Start of LISTED ENTRIES

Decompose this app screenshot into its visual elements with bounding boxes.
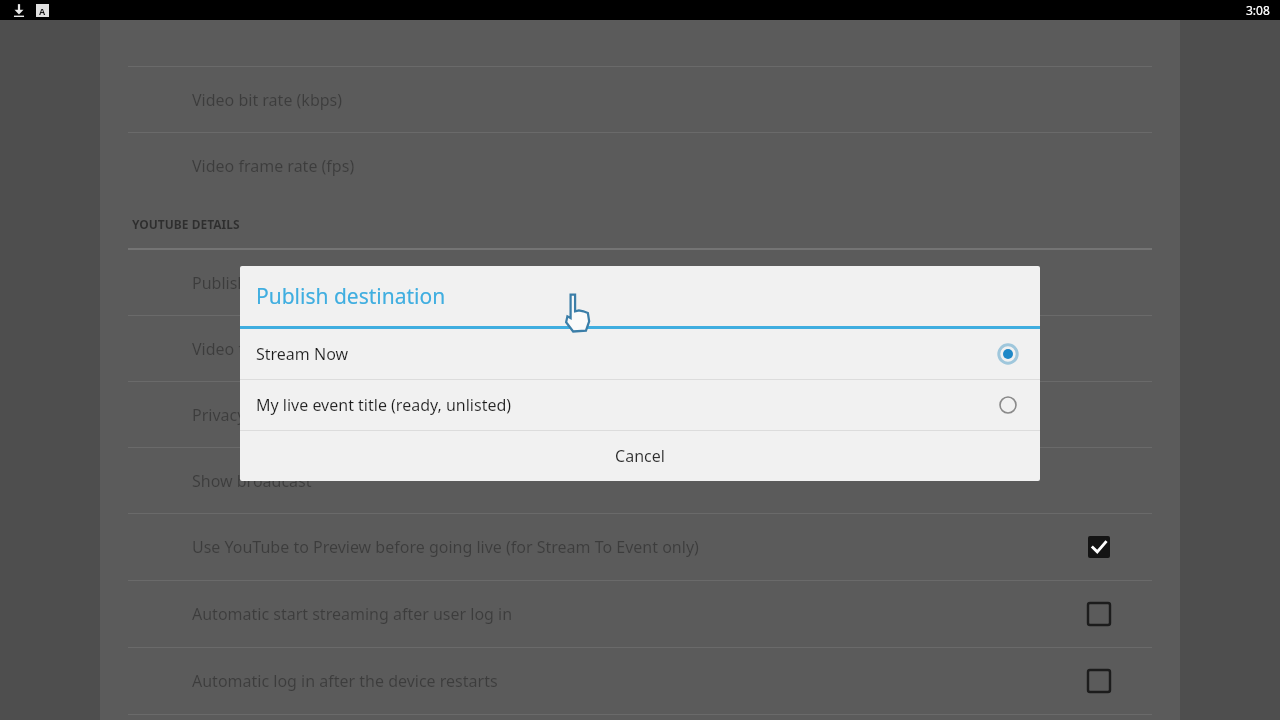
button[interactable]: Automatic log in after the device restar… bbox=[1088, 670, 1110, 692]
button[interactable]: Automatic log in after the device restar… bbox=[100, 648, 1180, 714]
staticText: Privacy bbox=[192, 404, 246, 426]
staticText: Use YouTube to Preview before going live… bbox=[192, 536, 699, 558]
staticText: Automatic log in after the device restar… bbox=[192, 670, 498, 692]
button[interactable]: Use YouTube to Preview before going live… bbox=[1088, 536, 1110, 558]
button[interactable]: Publish destination bbox=[100, 250, 1180, 315]
staticText: YOUTUBE DETAILS bbox=[132, 216, 240, 232]
staticText: Video bit rate (kbps) bbox=[192, 89, 343, 111]
staticText: A bbox=[39, 5, 46, 17]
staticText: Cancel bbox=[615, 445, 665, 467]
staticText: 3:08 bbox=[1246, 2, 1270, 18]
staticText: Video title bbox=[192, 338, 268, 360]
staticText: Show broadcast bbox=[192, 470, 312, 492]
button[interactable]: Show broadcast bbox=[100, 448, 1180, 513]
staticText: Publish destination bbox=[192, 272, 337, 294]
button[interactable]: Cancel bbox=[240, 431, 1040, 481]
staticText: Stream Now bbox=[256, 343, 349, 365]
staticText: Publish destination bbox=[256, 282, 446, 311]
staticText: My live event title (ready, unlisted) bbox=[256, 394, 512, 416]
button[interactable]: Privacy bbox=[100, 382, 1180, 447]
button[interactable]: Video title bbox=[100, 316, 1180, 381]
button[interactable]: Automatic start streaming after user log… bbox=[100, 581, 1180, 647]
button[interactable]: Automatic start streaming after user log… bbox=[1088, 603, 1110, 625]
button[interactable]: Stream Now bbox=[240, 329, 1040, 379]
button[interactable]: Use YouTube to Preview before going live… bbox=[100, 514, 1180, 580]
staticText: Video frame rate (fps) bbox=[192, 155, 355, 177]
button[interactable]: My live event title (ready, unlisted) bbox=[240, 380, 1040, 430]
staticText: Automatic start streaming after user log… bbox=[192, 603, 513, 625]
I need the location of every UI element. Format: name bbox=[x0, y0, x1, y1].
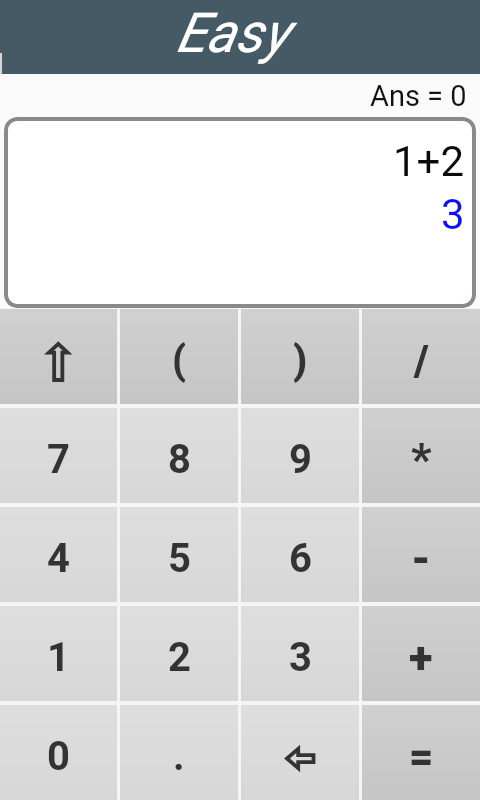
button[interactable]: / bbox=[362, 309, 480, 404]
staticText: - bbox=[411, 533, 431, 585]
button[interactable]: + bbox=[362, 606, 480, 701]
staticText: 4 bbox=[47, 535, 70, 582]
button[interactable]: 2 bbox=[120, 606, 238, 701]
staticText: ) bbox=[293, 337, 308, 384]
button[interactable]: . bbox=[120, 705, 238, 800]
staticText: 6 bbox=[289, 535, 312, 582]
button[interactable]: 5 bbox=[120, 507, 238, 602]
staticText: . bbox=[173, 733, 185, 780]
staticText: + bbox=[409, 632, 433, 684]
button[interactable]: 4 bbox=[0, 507, 117, 602]
staticText: 5 bbox=[168, 535, 191, 582]
staticText: Easy bbox=[176, 1, 289, 65]
button[interactable]: 8 bbox=[120, 408, 238, 503]
button[interactable]: 9 bbox=[241, 408, 359, 503]
button[interactable]: 1 bbox=[0, 606, 117, 701]
staticText: 2 bbox=[168, 634, 191, 681]
staticText: 1 bbox=[47, 634, 70, 681]
staticText: Ans = 0 bbox=[370, 79, 467, 113]
button[interactable]: 0 bbox=[0, 705, 117, 800]
staticText: 3 bbox=[289, 634, 312, 681]
staticText: 1+2 bbox=[393, 137, 465, 186]
staticText: 3 bbox=[441, 190, 465, 239]
staticText: / bbox=[414, 336, 429, 385]
button[interactable]: ) bbox=[241, 309, 359, 404]
staticText: 7 bbox=[47, 436, 70, 483]
staticText: ( bbox=[172, 337, 187, 384]
button[interactable]: = bbox=[362, 705, 480, 800]
staticText: 9 bbox=[289, 436, 312, 483]
button[interactable]: * bbox=[362, 408, 480, 503]
button[interactable]: 6 bbox=[241, 507, 359, 602]
button[interactable]: ( bbox=[120, 309, 238, 404]
button[interactable] bbox=[241, 705, 359, 800]
staticText: 0 bbox=[47, 733, 70, 780]
staticText: 8 bbox=[168, 436, 191, 483]
button[interactable]: 7 bbox=[0, 408, 117, 503]
staticText: * bbox=[411, 434, 432, 486]
staticText: = bbox=[409, 732, 434, 781]
button[interactable] bbox=[0, 309, 117, 404]
button[interactable]: 3 bbox=[241, 606, 359, 701]
button[interactable]: - bbox=[362, 507, 480, 602]
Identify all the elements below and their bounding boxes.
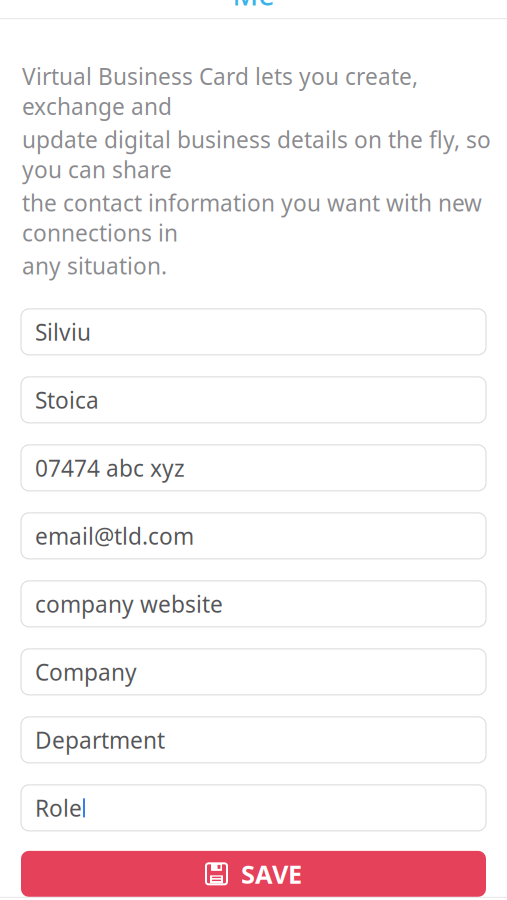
- staticText: any situation.: [22, 251, 167, 281]
- staticText: Me: [232, 0, 274, 13]
- staticText: SAVE: [241, 857, 302, 891]
- staticText: Stoica: [35, 385, 99, 415]
- button[interactable]: SAVE: [21, 851, 486, 897]
- staticText: 07474 abc xyz: [35, 453, 185, 483]
- staticText: email@tld.com: [35, 521, 194, 551]
- staticText: update digital business details on the f…: [22, 124, 491, 184]
- staticText: Company: [35, 657, 137, 687]
- staticText: company website: [35, 589, 223, 619]
- staticText: Department: [35, 725, 165, 755]
- staticText: Silviu: [35, 317, 91, 347]
- staticText: Virtual Business Card lets you create, e…: [22, 61, 418, 121]
- staticText: the contact information you want with ne…: [22, 188, 482, 248]
- staticText: Role: [35, 793, 82, 823]
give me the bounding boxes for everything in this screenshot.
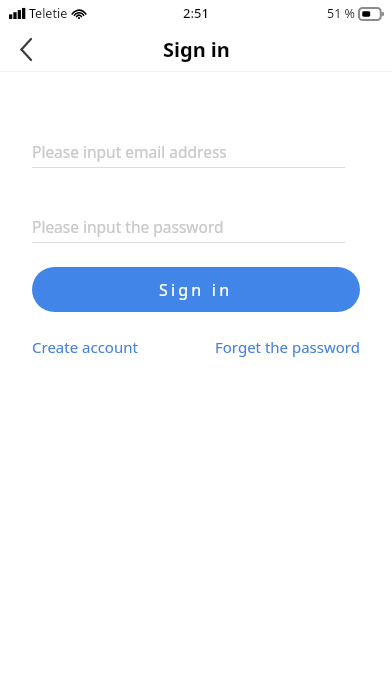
staticText: Please input the password [32,216,224,237]
staticText: Sign in [159,279,233,301]
staticText: 2:51 [183,4,209,22]
staticText: 51 % [327,5,355,22]
button[interactable]: Forget the password [215,333,360,361]
staticText: Sign in [163,36,230,63]
button[interactable]: Create account [32,333,138,361]
staticText: Please input email address [32,141,227,162]
button[interactable]: Sign in [32,267,360,312]
staticText: Teletie [29,5,68,22]
button[interactable]: Back [6,29,46,69]
button[interactable]: Please input email address [32,136,345,168]
button[interactable]: Please input the password [32,211,345,243]
staticText: Forget the password [215,337,360,357]
staticText: Create account [32,337,138,357]
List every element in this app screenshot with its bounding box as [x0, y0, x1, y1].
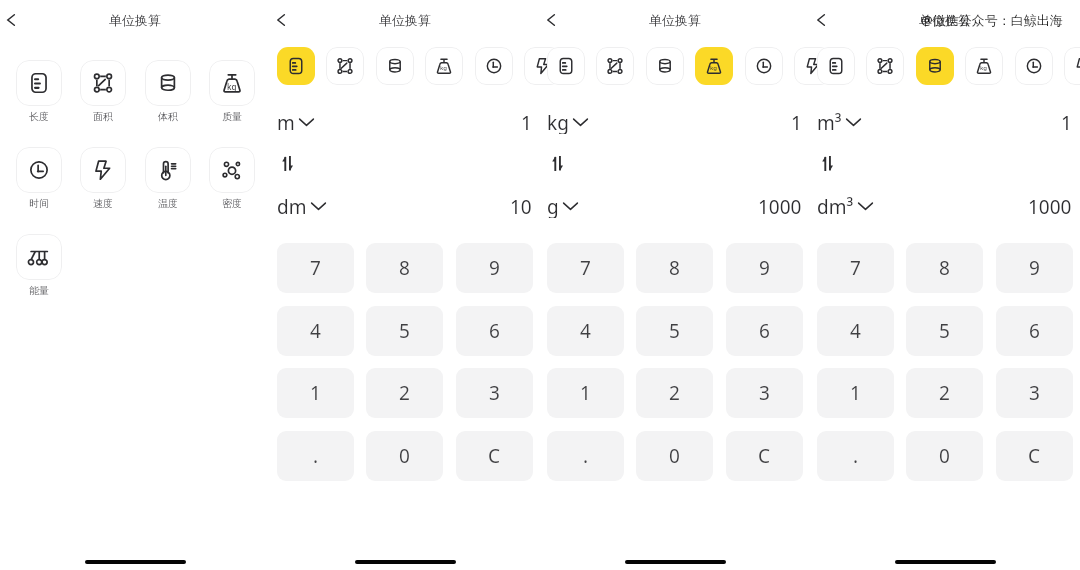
button[interactable]: Unit category 6 — [1064, 47, 1080, 85]
button[interactable]: Unit category 2 — [866, 47, 904, 85]
button[interactable]: m³ — [817, 110, 861, 134]
staticText: 6 — [759, 318, 770, 344]
button[interactable]: 1 — [277, 368, 354, 418]
button[interactable]: 8 — [366, 243, 443, 293]
staticText: 质量 — [209, 110, 255, 123]
button[interactable]: 2 — [636, 368, 713, 418]
button[interactable]: Unit category 1 — [547, 47, 585, 85]
button[interactable]: 5 — [636, 306, 713, 356]
button[interactable]: . — [547, 431, 624, 481]
button[interactable]: 7 — [817, 243, 894, 293]
staticText: 1 — [791, 110, 802, 134]
staticText: . — [313, 443, 319, 469]
button[interactable]: kg — [209, 60, 255, 123]
button[interactable]: 9 — [996, 243, 1073, 293]
button[interactable]: Unit category 5 — [475, 47, 513, 85]
button[interactable]: kg — [547, 110, 588, 134]
button[interactable]: Unit category 2 — [326, 47, 364, 85]
button[interactable]: C — [996, 431, 1073, 481]
button[interactable]: dm — [277, 194, 326, 218]
button[interactable]: Unit category 4 — [425, 47, 463, 85]
button[interactable]: 3 — [996, 368, 1073, 418]
button[interactable]: 面积 — [80, 60, 126, 123]
button[interactable]: Unit category 3 — [376, 47, 414, 85]
button[interactable]: Unit category 5 — [745, 47, 783, 85]
button[interactable]: 8 — [906, 243, 983, 293]
staticText: 时间 — [16, 197, 62, 210]
button[interactable]: 0 — [636, 431, 713, 481]
button[interactable]: dm³ — [817, 194, 873, 218]
button[interactable]: 长度 — [16, 60, 62, 123]
button[interactable]: 2 — [366, 368, 443, 418]
staticText: kg — [980, 64, 988, 72]
staticText: 9 — [759, 255, 770, 281]
button[interactable]: Swap units — [552, 152, 568, 174]
button[interactable]: 7 — [277, 243, 354, 293]
button[interactable]: Unit category 6 — [794, 47, 832, 85]
button[interactable]: 2 — [906, 368, 983, 418]
button[interactable]: 0 — [906, 431, 983, 481]
button[interactable]: 9 — [456, 243, 533, 293]
button[interactable]: Unit category 4 — [695, 47, 733, 85]
button[interactable]: 0 — [366, 431, 443, 481]
button[interactable]: Unit category 3 — [916, 47, 954, 85]
button[interactable]: 5 — [366, 306, 443, 356]
button[interactable]: . — [277, 431, 354, 481]
button[interactable]: Swap units — [822, 152, 838, 174]
button[interactable]: g — [547, 194, 578, 218]
button[interactable]: . — [817, 431, 894, 481]
button[interactable]: Unit category 1 — [277, 47, 315, 85]
staticText: . — [583, 443, 589, 469]
button[interactable]: 4 — [277, 306, 354, 356]
button[interactable]: 7 — [547, 243, 624, 293]
button[interactable]: 6 — [456, 306, 533, 356]
button[interactable]: Back — [807, 6, 835, 34]
button[interactable]: 3 — [456, 368, 533, 418]
staticText: 9 — [1029, 255, 1040, 281]
button[interactable]: 温度 — [145, 147, 191, 210]
staticText: 1000 — [1028, 194, 1072, 218]
button[interactable]: 6 — [726, 306, 803, 356]
staticText: C — [1028, 443, 1041, 469]
staticText: 5 — [669, 318, 680, 344]
button[interactable]: 5 — [906, 306, 983, 356]
button[interactable]: 速度 — [80, 147, 126, 210]
staticText: 9 — [489, 255, 500, 281]
button[interactable]: Unit category 4 — [965, 47, 1003, 85]
button[interactable]: C — [456, 431, 533, 481]
staticText: 6 — [1029, 318, 1040, 344]
button[interactable]: 体积 — [145, 60, 191, 123]
staticText: 速度 — [80, 197, 126, 210]
button[interactable]: 1 — [547, 368, 624, 418]
button[interactable]: 时间 — [16, 147, 62, 210]
button[interactable]: Back — [537, 6, 565, 34]
button[interactable]: 1 — [817, 368, 894, 418]
button[interactable]: Back — [267, 6, 295, 34]
staticText: kg — [440, 64, 448, 72]
button[interactable]: Unit category 2 — [596, 47, 634, 85]
button[interactable]: Back — [0, 6, 25, 34]
staticText: 密度 — [209, 197, 255, 210]
button[interactable]: 4 — [547, 306, 624, 356]
staticText: 1 — [521, 110, 532, 134]
button[interactable]: 密度 — [209, 147, 255, 210]
button[interactable]: Unit category 5 — [1015, 47, 1053, 85]
button[interactable]: Unit category 6 — [524, 47, 562, 85]
staticText: kg — [227, 81, 237, 92]
staticText: @微信公众号：白鲸出海 — [921, 11, 1063, 29]
button[interactable]: 4 — [817, 306, 894, 356]
staticText: 7 — [850, 255, 861, 281]
button[interactable]: Swap units — [282, 152, 298, 174]
staticText: 4 — [310, 318, 321, 344]
staticText: 6 — [489, 318, 500, 344]
button[interactable]: 6 — [996, 306, 1073, 356]
button[interactable]: Unit category 1 — [817, 47, 855, 85]
staticText: 单位换算 — [649, 12, 701, 28]
button[interactable]: 3 — [726, 368, 803, 418]
button[interactable]: Unit category 3 — [646, 47, 684, 85]
button[interactable]: m — [277, 110, 314, 134]
button[interactable]: 能量 — [16, 234, 62, 297]
button[interactable]: C — [726, 431, 803, 481]
button[interactable]: 9 — [726, 243, 803, 293]
button[interactable]: 8 — [636, 243, 713, 293]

End of LISTED ENTRIES

WORK REQUEST — Collect each line of the entries that has the word "Please", copying it in full.

RESPONSE —
staticText: Please input the password [32,216,224,237]
staticText: Please input email address [32,141,227,162]
button[interactable]: Please input email address [32,136,345,168]
button[interactable]: Please input the password [32,211,345,243]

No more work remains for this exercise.